The Republican-controlled FCC, by a 3-2 party-line vote, acted to lift a 32-year-old ban on media companies owning both a daily newspaper and a broadcast station in any one of the nation's 20 largest media markets. The only caveat is that a television station in such dual ownership not be among the top four in the market.
In the country's 190 other media markets, including Honolulu, a company could be granted an exemption from the cross-ownership ban if it passes waiver standards that Democratic Commissioner Jonathan S. Adelstein told Inouye's committee "are as stiff as a wet noodle."
Loopholes in the waiver standards would "undercut the assertion that the proposal would prevent a newspaper from buying one of the top-four rated stations in the same market," Adelstein testified. "That alleged protection would disappear with the wave of a hand in the market below the top 20 if these waiver standards were invoked, so that a newspaper could buy any TV station in any city, no matter how large."

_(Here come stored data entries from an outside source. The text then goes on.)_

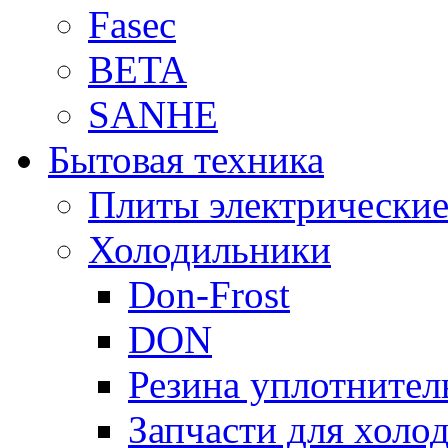
Fasec
BETA
SANHE
Бытовая техника
Плиты электрически
Холодильники
Don-Frost
DON
Резина уплотнител
Запчасти для хол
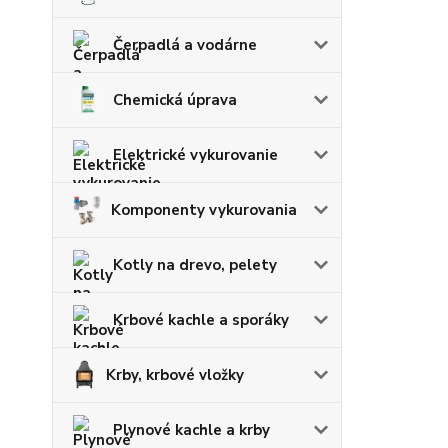
Čerpadlá a vodárne
Chemická úprava
Elektrické vykurovanie
Komponenty vykurovania
Kotly na drevo, pelety
Krbové kachle a sporáky
Krby, krbové vložky
Plynové kachle a krby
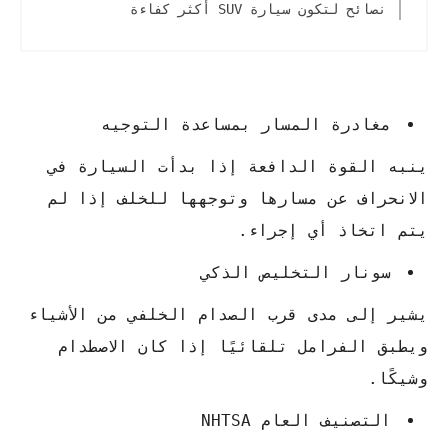
نصائح لتكون سيارة SUV أكثر كفاءة
مغادرة المسار بمساعدة التوجيه
ينبه القوة الدافعة إذا بدأت السيارة في
الانحراف عن مسارها وتوجهها للخلف إذا لم
يتم اتخاذ أي إجراء.
سونار التخليص الذكي
يشير إلى مدى قرب الصدام الخلفي من الأشياء
ويطبق الفرامل تلقائيًا إذا كان الاصطدام
وشيكًا.
التصنيف العام NHTSA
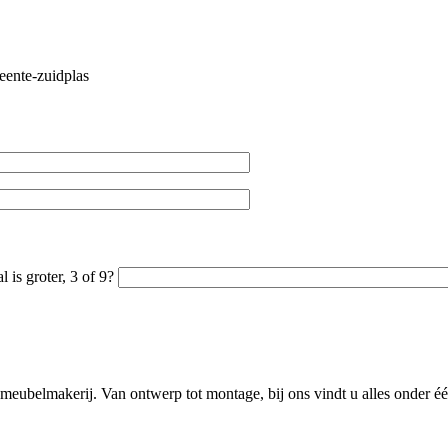
l is groter, 3 of 9?
meubelmakerij. Van ontwerp tot montage, bij ons vindt u alles onder één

Gannett Co. Inc., owner of the Honolulu Advertiser, USA Today, 83 other local dailies and 23 television network affiliates, has demonstrated a desire to buy more TV stations but has been hampered by the 1975 rule. Gannett expressed opposition to the new rule, contending it "is far too limited."
The ban itself has been too lax. Even with it in place, the FCC granted the Tribune Co. a temporary exemption last month, removing an obstacle to a leveraged buyout by Chicago real estate magnate Sam Zell. Tribune owns a daily newspaper in four top-20 markets -- New York, Los Angeles, Chicago and Miami/Fort Lauderdale -- and in Hartford, Conn.
The FCC granted a waiver for Gannett to continue ownership of the NBC affiliate in Phoenix after it purchased the Arizona Republic seven years ago. The Phoenix newspaper and TV station share a Web site, hardly an indication of media diversity.
In New York, Rupert Murdoch's News Corp. owns two TV stations, the New York Post and the recently acquired Wall Street Journal. Like Gannett, Tribune and News Corp. said the lifting of the ban does not go far enough.
This week's vote to lift the ban came after 25 senators, including Inouye and Sen. Ted Stevens, ranking Republican on the Commerce Committee, sent FCC Chairman Kevin Martin a letter threatening to nullify such a rule. Congress should follow through on the threat and override President Bush's promised veto of any such nullification.